Archive for March, 2011
To do a hamstring exercise on the foam roller, begin by sitting down on the ground. Keep your back nice and straight. Straighten your legs and rest the back of both of your thighs on the roller. Use your arms to lift your body just a few inches off of the floor. Do not let your feet touch the ground as you push forward and backward over the roller for 20 seconds. Lower your body to the ground again and rest.
For additional information visit personal trainer in Frisco TX.
Here’s an arm and leg lift to be done on a foam roller. To start, get down on your hands and knees on the floor. Place both of your hands on the foam roller. Keep your arms straight and your abs clenched. Now lift your right arm and your left leg until they are parallel to the ground while keeping your left arm straight and on the roller. Hold for 2 seconds and then repeat for 12 repetitions. Now switch and repeat the same movements on the opposite side.
For additional information visit personal trainers Frisco TX.

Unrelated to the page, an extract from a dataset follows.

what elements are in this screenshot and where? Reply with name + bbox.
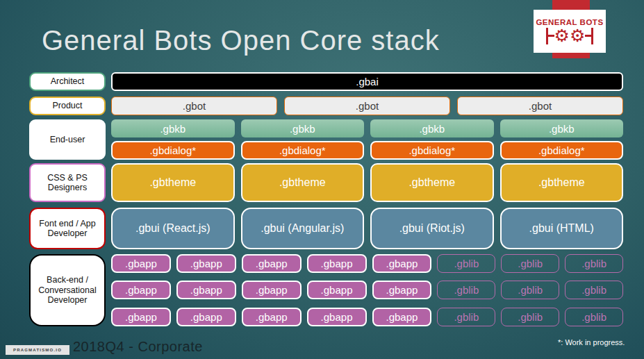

Here’s a plank exercise that must be done on two foam rollers. Start by lying on your back on the floor with one roller placed under your upper back and the other roller placed under your calves. Put your hands behind your head. Your lower back and your glutes should be resting on the ground. Now squeeze your abs, glutes and thighs and press your calves and your upper back against the roller to lift your body from the ground. Hold for 10 seconds and then lower yourself to the floor again.
For additional information visit personal trainer Frisco TX.